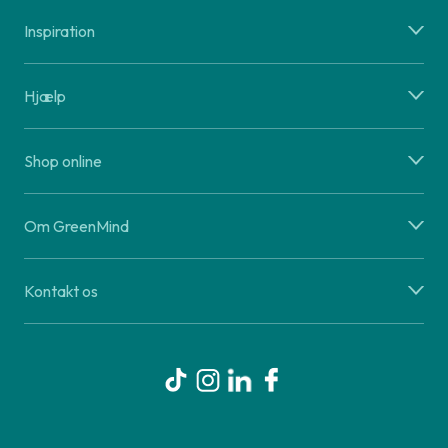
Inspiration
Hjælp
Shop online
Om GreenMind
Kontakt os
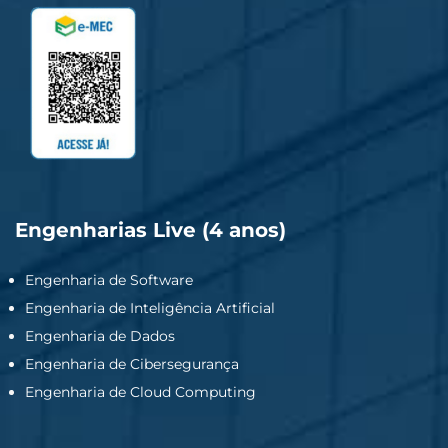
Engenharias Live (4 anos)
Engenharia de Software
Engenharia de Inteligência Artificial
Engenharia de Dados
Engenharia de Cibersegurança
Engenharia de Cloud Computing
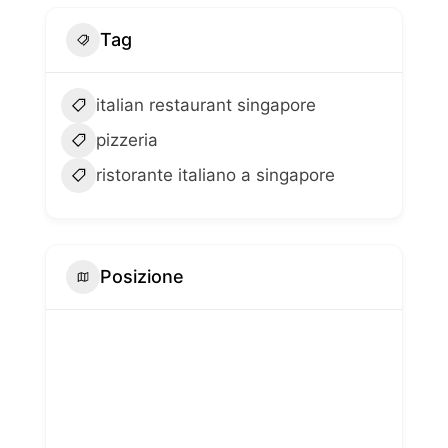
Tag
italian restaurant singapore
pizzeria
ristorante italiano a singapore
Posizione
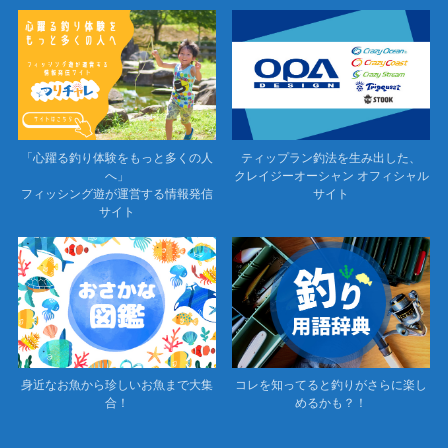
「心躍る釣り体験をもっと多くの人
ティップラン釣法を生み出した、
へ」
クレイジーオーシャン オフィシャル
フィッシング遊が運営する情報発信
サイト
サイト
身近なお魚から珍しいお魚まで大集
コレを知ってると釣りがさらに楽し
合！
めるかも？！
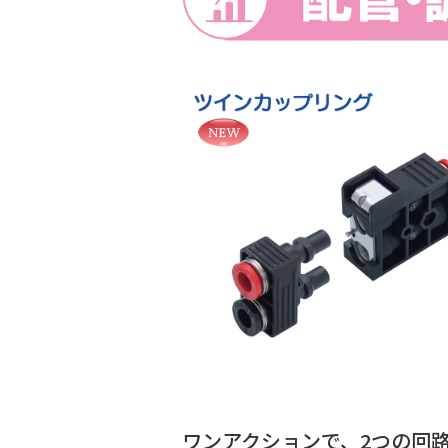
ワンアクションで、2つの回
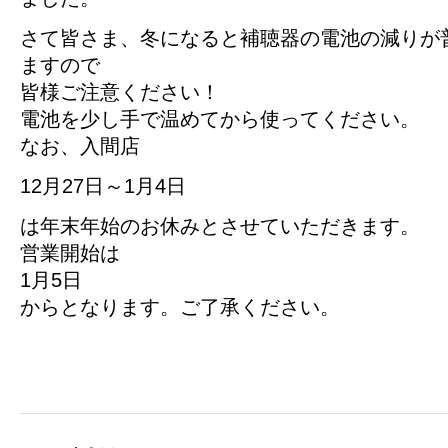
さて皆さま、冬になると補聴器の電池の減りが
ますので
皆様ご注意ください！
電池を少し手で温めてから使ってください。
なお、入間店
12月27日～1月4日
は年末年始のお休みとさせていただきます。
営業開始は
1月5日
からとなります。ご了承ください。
== == ==
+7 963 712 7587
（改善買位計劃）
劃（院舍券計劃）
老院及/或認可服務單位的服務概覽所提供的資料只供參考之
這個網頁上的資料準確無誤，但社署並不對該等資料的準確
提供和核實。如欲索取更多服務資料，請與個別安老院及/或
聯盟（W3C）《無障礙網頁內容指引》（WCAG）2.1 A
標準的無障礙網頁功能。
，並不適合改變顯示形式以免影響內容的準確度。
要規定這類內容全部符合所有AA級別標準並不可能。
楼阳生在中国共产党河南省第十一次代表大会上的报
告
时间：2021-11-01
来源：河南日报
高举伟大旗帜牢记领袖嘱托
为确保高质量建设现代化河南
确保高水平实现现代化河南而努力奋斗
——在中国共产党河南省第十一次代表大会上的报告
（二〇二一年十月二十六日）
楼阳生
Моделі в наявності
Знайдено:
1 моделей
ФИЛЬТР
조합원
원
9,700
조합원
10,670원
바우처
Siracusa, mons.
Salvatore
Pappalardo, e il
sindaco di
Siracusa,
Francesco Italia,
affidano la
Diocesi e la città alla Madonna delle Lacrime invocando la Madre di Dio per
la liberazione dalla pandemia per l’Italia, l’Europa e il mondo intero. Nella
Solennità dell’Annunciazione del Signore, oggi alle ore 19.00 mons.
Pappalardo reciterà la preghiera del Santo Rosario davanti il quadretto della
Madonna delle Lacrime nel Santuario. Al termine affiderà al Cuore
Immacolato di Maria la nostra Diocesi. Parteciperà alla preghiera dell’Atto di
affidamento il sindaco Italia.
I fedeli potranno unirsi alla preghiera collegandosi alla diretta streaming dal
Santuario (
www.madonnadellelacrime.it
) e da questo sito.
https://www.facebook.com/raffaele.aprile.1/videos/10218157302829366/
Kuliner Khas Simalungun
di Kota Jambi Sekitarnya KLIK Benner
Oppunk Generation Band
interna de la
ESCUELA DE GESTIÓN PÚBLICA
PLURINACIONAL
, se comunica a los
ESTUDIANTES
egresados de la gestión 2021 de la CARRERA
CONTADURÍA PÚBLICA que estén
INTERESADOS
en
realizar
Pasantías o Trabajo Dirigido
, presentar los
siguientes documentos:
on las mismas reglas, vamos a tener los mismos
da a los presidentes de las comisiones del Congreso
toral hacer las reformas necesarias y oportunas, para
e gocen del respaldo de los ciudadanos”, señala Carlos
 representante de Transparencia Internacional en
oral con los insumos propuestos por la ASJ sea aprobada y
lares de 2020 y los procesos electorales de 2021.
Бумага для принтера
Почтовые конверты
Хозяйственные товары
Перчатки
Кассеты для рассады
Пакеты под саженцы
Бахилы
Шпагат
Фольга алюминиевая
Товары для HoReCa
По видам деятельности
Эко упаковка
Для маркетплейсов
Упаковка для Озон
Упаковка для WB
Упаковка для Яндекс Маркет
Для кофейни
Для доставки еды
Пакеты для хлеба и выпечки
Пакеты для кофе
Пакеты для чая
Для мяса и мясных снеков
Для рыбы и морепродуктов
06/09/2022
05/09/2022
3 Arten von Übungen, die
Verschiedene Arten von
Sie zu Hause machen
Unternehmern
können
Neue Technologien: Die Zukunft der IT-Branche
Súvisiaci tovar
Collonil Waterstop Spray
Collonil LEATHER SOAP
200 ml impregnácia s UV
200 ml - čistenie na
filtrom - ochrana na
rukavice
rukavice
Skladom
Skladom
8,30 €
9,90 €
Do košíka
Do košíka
== == ==
**WHAT YOU WILL DO:** If a line in the records holds the string "Arten", copy it.

**REPLY TO THE TASK:**
3 Arten von Übungen, die
Verschiedene Arten von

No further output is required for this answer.